Sempre sul tema della sostenibilità ragionano gli oggetti raccolti sotto il titolo di Cibo come materia, dove troviamo arredi realizzati con riso, pane, cracker (Riccardo Blumer, 2007), stoviglie fatte con materiale vegetale (Geke Wouters, Turdus, 2007), piccoli oggetti d’uso quotidiano confezionati con gli scarti alimentari (Alkesh Parmar, A Peel, 2011). Dopo un progetto di Martì Guixé realizzato appositamente per il Mart (Transition Menù, 2013) al tema della sostenibilità è poi dedicata un’altra sezione della mostra – Futuro tra ricerca e sostenibilità – dove la visionaria Kwennie Cheng immagina soluzioni per la produzione dei cibi del futuro, quando lo sfruttamento planetario attuale non sarà più sostenibile e dovremmo ricorrere a carni e vegetali prodotti in vitroTissue Enginereed Meat e Growing Food II, 2012 – o a delle stampanti per cibo – Foodprinter e Modernist Fruit, 2012.

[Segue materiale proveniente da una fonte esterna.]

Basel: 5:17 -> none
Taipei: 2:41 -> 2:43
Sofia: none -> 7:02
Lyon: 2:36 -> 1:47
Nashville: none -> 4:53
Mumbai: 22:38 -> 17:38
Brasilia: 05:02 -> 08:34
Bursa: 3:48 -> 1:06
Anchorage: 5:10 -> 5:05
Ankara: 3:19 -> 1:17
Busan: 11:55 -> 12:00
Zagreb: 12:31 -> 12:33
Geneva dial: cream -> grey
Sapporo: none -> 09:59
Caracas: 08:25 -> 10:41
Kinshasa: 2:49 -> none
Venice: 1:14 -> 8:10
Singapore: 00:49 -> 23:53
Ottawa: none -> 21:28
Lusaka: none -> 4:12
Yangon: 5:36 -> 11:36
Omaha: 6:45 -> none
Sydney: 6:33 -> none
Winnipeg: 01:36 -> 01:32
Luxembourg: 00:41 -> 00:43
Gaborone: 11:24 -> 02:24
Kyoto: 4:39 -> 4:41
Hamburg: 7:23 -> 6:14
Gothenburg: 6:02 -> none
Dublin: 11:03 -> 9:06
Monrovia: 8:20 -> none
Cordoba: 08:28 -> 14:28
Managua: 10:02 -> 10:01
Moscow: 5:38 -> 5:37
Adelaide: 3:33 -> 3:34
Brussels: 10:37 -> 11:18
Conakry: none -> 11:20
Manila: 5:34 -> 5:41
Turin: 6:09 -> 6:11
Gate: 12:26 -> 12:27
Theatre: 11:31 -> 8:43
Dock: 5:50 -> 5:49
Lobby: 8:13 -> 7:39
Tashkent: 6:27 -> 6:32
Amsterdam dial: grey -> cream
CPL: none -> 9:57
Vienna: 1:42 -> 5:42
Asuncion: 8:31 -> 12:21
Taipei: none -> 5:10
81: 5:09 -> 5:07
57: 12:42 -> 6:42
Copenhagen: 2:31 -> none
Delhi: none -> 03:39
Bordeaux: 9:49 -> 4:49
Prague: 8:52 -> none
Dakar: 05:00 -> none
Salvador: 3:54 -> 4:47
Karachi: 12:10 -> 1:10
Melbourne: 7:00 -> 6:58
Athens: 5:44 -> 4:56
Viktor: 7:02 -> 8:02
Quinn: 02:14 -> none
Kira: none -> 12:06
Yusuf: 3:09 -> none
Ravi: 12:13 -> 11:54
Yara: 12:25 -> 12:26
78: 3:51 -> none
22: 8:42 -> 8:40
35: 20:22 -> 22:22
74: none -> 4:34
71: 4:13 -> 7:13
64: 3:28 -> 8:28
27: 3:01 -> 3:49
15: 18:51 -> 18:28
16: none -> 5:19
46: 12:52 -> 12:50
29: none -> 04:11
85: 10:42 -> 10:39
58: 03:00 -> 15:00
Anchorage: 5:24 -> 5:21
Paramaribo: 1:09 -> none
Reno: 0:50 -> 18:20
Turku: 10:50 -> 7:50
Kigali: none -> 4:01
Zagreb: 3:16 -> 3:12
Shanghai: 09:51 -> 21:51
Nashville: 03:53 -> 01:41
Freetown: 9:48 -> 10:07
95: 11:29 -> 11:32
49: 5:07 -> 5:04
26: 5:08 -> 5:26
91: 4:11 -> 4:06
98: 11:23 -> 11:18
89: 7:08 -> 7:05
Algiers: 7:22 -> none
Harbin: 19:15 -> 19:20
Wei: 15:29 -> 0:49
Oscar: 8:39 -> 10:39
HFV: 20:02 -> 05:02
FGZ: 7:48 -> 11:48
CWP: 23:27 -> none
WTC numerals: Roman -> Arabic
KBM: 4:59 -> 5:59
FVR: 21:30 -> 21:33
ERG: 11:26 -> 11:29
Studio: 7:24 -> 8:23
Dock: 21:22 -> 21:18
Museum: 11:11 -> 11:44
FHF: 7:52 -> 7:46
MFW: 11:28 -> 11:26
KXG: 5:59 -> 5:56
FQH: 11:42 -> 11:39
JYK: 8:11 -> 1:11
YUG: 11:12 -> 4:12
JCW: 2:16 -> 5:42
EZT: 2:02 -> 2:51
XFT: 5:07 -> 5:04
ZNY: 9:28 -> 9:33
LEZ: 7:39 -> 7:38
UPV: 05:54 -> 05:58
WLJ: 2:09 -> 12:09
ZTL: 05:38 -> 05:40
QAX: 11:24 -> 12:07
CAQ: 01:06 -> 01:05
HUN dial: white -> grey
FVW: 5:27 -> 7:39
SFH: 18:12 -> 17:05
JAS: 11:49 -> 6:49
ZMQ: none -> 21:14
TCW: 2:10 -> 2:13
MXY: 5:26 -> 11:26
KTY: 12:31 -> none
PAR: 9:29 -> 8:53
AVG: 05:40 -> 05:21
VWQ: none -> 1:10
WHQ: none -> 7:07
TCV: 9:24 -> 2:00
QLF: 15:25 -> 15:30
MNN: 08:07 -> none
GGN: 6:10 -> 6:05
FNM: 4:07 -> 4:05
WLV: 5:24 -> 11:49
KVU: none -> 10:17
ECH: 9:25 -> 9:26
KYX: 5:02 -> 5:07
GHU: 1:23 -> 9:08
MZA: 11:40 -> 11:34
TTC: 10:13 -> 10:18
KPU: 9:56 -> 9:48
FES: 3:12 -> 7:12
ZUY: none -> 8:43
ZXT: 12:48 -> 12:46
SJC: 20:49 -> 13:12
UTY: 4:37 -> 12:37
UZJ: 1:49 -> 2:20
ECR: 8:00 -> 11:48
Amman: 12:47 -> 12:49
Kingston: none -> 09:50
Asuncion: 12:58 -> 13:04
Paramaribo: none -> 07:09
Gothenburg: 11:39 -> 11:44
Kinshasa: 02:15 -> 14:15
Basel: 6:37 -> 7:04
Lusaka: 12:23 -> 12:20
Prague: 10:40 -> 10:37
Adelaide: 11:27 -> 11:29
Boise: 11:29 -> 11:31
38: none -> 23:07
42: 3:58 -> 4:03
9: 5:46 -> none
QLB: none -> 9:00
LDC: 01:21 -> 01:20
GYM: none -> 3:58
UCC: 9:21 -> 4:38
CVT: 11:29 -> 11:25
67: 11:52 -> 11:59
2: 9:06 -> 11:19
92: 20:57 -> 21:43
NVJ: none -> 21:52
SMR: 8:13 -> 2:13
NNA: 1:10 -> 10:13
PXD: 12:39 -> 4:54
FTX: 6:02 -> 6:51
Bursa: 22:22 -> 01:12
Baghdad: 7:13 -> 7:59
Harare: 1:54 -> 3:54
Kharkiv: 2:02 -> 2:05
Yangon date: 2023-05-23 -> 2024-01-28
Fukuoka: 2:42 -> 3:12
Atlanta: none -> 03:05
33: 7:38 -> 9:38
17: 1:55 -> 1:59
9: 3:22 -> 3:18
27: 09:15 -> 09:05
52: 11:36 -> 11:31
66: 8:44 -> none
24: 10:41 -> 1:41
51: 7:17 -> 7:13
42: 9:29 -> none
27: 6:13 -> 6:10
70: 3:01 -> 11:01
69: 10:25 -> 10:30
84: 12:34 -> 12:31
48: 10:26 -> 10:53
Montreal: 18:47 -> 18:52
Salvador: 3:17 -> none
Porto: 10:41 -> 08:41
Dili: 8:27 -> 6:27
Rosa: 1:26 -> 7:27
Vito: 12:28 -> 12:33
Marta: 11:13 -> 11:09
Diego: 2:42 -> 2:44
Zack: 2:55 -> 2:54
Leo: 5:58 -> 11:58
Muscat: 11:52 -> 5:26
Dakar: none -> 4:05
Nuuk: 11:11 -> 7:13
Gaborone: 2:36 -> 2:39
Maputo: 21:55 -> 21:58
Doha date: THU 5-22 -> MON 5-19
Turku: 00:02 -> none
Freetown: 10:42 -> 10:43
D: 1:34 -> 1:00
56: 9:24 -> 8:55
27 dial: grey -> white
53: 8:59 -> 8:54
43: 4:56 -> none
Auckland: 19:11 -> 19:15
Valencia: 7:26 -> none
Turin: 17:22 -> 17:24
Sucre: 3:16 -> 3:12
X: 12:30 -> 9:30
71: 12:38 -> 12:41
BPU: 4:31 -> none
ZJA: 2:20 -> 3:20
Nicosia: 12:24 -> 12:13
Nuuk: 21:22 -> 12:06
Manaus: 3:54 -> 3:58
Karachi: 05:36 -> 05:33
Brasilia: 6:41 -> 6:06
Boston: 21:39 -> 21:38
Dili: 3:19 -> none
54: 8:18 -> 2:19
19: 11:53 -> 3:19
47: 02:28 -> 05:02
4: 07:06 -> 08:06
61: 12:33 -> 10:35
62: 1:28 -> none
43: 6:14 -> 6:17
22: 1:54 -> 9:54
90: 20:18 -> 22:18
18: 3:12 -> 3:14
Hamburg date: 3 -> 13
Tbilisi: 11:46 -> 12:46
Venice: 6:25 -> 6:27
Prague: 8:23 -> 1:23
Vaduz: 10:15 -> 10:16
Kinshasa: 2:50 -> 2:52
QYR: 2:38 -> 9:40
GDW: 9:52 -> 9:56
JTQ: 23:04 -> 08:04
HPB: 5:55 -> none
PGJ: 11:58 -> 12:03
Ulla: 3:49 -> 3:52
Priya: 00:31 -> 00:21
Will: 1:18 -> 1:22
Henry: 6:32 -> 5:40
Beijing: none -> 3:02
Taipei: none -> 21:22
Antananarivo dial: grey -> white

Logica conclusione di questo percorso una sezione denominata Etica, che invita all’educazione al cibo sostenibile, da mettere in atto soprattutto nei confronti delle generazioni future. In chiusura l’opera Lingotto (2006) di Giulio Iacchetti dialoga con l’opera in apertura di Bruno Munari: il semplice ma geniale design naturale di un’arancia che ci spingeva a riflettere su quanto possano essere didattiche alcune semplici cose, dialoga con questo lingotto di ghiaccio, con impressa la scritta GOLD, che ci rammenta quanto preziosa sia in realtà una cosa che diamo per scontata, senza che lo sia assolutamente, come è di fatto l’acqua.

Questa mostra dedicata al cibo rappresenta forse un aspetto inedito per il Mart, che racconta il carattere della sua nuova direzione. La cosa che pare più interessante non è tanto il ragionamento attorno al design, anche se di indubbio valore, quanto la riflessione etica svolta passo dopo passo dalla mostra, che in qualche modo apre al dibattito sulla sostenibilità dei ritmi della società contemporanea un ruolo questo, forse, ancora piuttosto inedito per un museo come il Mart. In tal senso anche il catalogo, attentamente curato dallo stesso Beppe Finessi per Electa, si presenta come un libro vero e proprio, non corollario alla mostra, ma indipendente nel suo svolgere i ragionamenti che fin qui si è tentato di illustrare. Una mostra ed un catalogo, insomma, da divorare con gli occhi.